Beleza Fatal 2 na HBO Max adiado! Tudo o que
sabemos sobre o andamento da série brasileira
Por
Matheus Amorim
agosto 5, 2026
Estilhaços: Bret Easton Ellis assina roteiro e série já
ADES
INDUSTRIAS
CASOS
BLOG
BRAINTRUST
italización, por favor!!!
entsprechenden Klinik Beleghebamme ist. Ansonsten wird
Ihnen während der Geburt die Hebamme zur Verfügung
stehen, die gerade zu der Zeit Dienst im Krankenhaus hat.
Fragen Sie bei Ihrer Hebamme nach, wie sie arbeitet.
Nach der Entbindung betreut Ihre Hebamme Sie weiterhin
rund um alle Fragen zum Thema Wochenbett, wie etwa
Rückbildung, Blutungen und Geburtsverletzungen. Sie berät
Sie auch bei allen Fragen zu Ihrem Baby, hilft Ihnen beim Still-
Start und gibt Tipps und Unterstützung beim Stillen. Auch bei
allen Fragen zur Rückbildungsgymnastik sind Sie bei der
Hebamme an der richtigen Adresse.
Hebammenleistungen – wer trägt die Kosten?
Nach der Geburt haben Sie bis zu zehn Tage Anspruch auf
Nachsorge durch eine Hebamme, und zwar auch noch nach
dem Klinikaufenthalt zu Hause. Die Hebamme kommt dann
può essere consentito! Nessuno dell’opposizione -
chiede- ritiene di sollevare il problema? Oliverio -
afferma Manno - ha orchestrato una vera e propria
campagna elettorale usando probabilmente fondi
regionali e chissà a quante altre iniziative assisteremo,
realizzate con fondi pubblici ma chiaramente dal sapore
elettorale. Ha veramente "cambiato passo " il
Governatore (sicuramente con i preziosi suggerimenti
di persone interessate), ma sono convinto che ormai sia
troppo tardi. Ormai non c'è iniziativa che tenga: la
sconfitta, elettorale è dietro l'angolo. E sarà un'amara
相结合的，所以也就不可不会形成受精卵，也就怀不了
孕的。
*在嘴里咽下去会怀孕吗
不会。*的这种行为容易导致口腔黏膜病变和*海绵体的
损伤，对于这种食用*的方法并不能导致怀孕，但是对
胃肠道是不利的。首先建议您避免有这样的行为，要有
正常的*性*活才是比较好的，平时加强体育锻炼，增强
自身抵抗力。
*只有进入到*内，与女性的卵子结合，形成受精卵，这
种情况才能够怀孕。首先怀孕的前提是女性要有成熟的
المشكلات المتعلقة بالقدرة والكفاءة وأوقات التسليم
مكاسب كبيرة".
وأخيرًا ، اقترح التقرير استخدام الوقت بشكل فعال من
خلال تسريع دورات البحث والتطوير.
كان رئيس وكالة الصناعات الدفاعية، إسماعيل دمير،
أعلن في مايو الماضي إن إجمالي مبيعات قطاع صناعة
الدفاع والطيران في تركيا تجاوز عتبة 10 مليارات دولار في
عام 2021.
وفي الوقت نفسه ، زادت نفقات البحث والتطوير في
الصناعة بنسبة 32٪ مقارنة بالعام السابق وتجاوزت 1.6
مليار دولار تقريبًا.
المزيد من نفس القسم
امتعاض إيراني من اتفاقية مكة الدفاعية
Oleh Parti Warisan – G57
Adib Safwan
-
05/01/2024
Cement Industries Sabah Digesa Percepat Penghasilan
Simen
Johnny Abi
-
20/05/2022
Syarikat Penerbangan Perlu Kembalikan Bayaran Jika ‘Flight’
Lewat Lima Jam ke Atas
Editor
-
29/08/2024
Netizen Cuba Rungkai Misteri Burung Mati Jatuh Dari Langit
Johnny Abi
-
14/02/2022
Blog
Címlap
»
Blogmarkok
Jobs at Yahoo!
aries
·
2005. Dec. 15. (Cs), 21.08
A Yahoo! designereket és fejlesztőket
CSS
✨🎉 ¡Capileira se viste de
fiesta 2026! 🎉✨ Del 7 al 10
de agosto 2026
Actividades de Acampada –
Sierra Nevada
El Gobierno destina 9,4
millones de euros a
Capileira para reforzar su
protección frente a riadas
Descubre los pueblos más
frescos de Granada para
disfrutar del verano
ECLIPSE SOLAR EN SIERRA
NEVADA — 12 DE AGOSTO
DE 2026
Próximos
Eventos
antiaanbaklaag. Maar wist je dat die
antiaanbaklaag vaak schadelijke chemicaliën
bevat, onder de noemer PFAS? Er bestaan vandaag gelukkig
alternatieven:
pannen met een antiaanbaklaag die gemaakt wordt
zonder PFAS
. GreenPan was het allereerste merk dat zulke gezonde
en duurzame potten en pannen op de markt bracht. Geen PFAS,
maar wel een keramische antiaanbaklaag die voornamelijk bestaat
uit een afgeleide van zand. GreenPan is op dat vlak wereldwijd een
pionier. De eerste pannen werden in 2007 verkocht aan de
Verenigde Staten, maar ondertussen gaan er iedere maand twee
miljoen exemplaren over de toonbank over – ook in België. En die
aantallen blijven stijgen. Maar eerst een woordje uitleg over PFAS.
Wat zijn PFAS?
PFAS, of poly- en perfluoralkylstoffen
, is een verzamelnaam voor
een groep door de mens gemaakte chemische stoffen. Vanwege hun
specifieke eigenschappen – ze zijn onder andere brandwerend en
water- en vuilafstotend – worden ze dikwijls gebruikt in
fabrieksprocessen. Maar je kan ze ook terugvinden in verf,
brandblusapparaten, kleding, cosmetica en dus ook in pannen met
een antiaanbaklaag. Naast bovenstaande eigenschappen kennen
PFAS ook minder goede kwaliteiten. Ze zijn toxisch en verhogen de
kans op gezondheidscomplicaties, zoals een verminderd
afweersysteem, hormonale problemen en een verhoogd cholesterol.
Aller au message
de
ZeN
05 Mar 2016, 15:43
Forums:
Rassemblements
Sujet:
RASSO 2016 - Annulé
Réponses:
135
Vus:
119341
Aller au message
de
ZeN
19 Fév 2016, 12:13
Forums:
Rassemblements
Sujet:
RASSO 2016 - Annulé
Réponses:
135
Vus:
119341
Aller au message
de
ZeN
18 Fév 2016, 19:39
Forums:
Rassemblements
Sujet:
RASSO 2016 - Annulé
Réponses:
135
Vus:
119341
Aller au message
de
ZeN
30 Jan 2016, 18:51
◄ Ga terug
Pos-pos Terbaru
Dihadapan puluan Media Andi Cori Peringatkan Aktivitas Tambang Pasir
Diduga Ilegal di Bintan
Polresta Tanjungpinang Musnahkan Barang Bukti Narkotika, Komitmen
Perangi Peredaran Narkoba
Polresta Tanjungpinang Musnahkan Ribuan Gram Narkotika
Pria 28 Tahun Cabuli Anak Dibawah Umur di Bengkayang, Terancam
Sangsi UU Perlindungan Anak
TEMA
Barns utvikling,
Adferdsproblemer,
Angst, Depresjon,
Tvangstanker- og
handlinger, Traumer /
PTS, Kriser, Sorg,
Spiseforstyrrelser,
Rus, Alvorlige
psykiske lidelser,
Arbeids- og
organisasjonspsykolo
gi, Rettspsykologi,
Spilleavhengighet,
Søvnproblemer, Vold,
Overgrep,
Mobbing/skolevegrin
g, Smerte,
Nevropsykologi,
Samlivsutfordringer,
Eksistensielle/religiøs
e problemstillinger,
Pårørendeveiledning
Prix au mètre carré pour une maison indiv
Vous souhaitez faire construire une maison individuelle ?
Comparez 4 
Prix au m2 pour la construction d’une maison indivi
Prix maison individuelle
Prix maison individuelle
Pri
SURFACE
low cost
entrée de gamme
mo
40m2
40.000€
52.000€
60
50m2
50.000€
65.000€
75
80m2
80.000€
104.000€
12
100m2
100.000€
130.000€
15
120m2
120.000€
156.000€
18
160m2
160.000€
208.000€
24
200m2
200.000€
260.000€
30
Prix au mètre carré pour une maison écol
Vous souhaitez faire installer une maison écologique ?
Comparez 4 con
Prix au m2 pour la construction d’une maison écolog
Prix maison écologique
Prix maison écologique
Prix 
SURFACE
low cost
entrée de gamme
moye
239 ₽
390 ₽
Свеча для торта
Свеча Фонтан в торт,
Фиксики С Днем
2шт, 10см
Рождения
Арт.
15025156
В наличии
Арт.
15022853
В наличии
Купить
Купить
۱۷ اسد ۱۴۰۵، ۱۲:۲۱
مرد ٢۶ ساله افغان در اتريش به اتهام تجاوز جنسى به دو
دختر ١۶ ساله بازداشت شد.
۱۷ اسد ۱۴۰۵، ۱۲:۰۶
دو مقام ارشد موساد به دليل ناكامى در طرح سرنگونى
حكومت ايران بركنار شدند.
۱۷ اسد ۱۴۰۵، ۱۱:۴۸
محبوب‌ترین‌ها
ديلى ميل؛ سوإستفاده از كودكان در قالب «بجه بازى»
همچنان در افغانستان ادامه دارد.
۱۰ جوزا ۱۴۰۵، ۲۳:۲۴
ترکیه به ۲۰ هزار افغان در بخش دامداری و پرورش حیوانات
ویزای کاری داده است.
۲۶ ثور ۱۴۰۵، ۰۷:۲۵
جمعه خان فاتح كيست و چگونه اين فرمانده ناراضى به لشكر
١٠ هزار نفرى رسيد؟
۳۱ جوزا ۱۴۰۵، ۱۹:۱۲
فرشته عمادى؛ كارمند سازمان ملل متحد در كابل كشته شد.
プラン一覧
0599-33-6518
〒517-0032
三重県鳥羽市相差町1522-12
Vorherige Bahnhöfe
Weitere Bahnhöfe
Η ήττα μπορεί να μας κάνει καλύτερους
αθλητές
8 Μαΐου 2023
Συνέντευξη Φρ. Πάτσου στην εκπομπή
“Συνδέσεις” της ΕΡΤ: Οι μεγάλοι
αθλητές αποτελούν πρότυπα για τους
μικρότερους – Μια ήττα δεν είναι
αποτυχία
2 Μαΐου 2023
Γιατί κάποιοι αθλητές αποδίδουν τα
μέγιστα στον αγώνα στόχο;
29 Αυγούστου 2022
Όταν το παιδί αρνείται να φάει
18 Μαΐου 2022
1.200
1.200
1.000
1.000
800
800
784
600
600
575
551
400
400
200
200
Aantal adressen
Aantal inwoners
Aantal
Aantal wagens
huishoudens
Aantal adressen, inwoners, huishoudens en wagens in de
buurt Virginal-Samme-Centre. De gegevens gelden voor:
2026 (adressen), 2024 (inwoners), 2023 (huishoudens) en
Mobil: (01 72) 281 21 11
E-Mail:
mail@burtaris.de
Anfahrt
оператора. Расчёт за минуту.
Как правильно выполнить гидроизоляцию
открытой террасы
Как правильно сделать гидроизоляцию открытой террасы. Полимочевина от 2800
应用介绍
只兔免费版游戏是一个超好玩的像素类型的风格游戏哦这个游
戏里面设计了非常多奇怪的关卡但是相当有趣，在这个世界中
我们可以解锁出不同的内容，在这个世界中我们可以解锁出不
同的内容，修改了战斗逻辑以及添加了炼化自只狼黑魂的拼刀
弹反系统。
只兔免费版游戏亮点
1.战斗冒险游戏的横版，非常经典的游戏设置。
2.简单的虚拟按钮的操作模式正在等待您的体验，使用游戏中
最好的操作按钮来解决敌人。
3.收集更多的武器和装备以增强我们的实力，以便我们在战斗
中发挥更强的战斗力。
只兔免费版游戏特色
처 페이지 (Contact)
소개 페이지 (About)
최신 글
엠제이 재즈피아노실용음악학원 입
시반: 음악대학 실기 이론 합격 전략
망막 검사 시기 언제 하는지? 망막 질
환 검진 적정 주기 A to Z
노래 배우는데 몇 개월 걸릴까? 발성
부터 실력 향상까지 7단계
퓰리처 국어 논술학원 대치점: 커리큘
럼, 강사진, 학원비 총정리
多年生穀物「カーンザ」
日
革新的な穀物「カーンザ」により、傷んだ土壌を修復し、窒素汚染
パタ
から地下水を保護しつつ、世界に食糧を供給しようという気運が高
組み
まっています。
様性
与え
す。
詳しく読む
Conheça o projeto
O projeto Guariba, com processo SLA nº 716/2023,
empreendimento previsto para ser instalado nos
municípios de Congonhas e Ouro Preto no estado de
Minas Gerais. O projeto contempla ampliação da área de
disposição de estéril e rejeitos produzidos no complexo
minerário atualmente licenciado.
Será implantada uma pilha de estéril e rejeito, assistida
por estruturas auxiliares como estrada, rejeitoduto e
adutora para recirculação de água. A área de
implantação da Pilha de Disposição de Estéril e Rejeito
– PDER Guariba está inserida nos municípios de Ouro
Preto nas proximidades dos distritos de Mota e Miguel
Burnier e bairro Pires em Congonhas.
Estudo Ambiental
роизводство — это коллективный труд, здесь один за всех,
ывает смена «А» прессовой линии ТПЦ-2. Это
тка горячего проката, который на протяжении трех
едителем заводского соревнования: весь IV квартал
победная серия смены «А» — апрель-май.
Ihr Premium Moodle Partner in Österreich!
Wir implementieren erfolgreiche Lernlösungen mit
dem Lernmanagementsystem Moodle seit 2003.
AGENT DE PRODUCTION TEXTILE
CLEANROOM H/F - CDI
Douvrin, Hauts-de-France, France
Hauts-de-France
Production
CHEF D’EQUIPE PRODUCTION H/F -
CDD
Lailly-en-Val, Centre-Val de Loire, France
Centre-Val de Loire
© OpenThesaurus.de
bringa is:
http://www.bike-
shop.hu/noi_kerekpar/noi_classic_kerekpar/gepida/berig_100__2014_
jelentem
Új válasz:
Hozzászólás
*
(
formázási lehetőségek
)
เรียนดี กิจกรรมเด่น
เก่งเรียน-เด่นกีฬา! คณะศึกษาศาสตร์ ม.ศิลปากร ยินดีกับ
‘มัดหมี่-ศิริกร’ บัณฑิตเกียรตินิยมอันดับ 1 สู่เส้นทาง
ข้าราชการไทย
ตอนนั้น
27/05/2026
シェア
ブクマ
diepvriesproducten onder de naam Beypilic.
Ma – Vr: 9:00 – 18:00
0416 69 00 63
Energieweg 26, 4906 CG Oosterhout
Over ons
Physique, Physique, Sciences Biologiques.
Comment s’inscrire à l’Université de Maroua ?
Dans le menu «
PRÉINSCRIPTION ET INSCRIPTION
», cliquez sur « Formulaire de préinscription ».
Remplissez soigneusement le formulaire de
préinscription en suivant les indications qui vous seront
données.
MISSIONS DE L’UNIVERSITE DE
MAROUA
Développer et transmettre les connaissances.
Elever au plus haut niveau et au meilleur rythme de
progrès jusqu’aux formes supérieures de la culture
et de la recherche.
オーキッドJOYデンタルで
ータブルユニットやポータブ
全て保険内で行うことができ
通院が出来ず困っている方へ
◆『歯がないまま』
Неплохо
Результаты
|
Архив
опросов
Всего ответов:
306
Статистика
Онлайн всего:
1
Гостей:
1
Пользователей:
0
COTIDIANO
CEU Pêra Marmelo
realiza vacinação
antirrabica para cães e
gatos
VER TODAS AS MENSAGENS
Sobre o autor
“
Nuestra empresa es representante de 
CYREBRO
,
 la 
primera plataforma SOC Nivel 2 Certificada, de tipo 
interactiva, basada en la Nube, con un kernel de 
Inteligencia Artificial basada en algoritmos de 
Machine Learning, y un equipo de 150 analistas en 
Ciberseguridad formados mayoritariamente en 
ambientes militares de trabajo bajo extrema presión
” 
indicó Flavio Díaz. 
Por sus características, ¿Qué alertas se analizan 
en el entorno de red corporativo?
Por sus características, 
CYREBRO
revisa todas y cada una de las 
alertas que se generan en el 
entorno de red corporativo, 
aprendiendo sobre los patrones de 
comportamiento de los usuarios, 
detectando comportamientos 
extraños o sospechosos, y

§ Your objective
Each line of the data that contains "Ouro" should be counted; please give only the number.

§ Answer box
2